3 clássicos do terror para relembrar

Dedico o texto de hoje àqueles que se inquietam entre seus lençóis em plena noite, famintos daquilo que faz vibrar seus corações sedentos de terror. Dito isto, apresento três clássicos imperdíveis que atravessam gerações sem perderem sua escuridão.

O Iluminado


Baseado no best-seller de Stephen King, este longa é referência atemporal ao gênero. Seus elementos marcantes são a maneira como a câmera se distorce em cenas cruciais, a atuação monstruosa de Jack Nicholson como vilão que une medos reais com sobrenaturais e a trilha sonora de arrepiar. Teve continuação oficial no ano passado, mas é grandioso por si só, sob a brilhante direção de Kubrick que, apesar de ter sido aclamado pelo filme, ganhou o rancor do autor da obra original, Stephen King, por ter alterado a maneira como ocorre o desfecho da trama. Se você gosta de filmes que abordam o sobrenatural de maneira delicada e complexa, este é o ideal para você.

Hellraiser


Este título pertence a uma extensa saga que também adapta a obra escrita de Clive Barker, um excêntrico apaixonado pela arte da dor.

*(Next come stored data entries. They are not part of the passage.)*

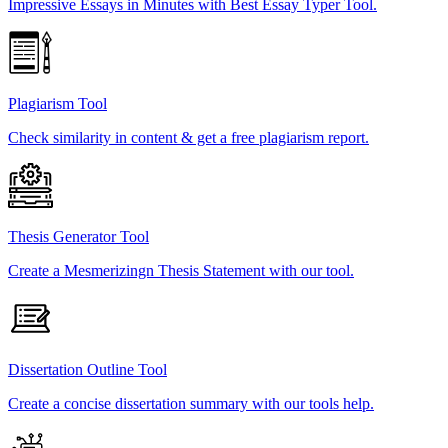
Impressive Essays in Minutes with Best Essay Typer Tool.
Plagiarism Tool
Check similarity in content & get a free plagiarism report.
Thesis Generator Tool
Create a Mesmerizingn Thesis Statement with our tool.
Dissertation Outline Tool
Create a concise dissertation summary with our tools help.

O primeiro filme, entretanto, é o único sob a direção do próprio autor, e por isso será somente deste que falarei. Hellraiser flerta com o sadomasoquismo em vários níveis através dos cenobitas, seres semi-divinos que podem ser invocados pelo famigerado Cubo Cenobita e cuja missão é levar Frank, um pervertido sexual que está tentando retornar ao mundo dos vivos à força, de volta ao Inferno. Cada cenobita é a figura de um tipo diferente de tortura, e suas meras imagens causam calafrios ao espectador.

O Exorcista


Poucas pessoas sabem, mas este longa, assim como O Exorcismo de Emily Rose, foi inspirado num caso de exorcismo real. O exorcismo de verdade, para quem desconhece do assunto, precisa ser autorizado por um membro de alto nível do clero católico. No caso que inspirou o filme, o ritual levou cerca de 400 sessões e quase um ano inteiro, culminando na morte da “protagonista” por inanição. Sobre o filme, não há muito mais o que falar, pois o segredo do sucesso é a origem da obra – que é mais assustadora que a obra em si.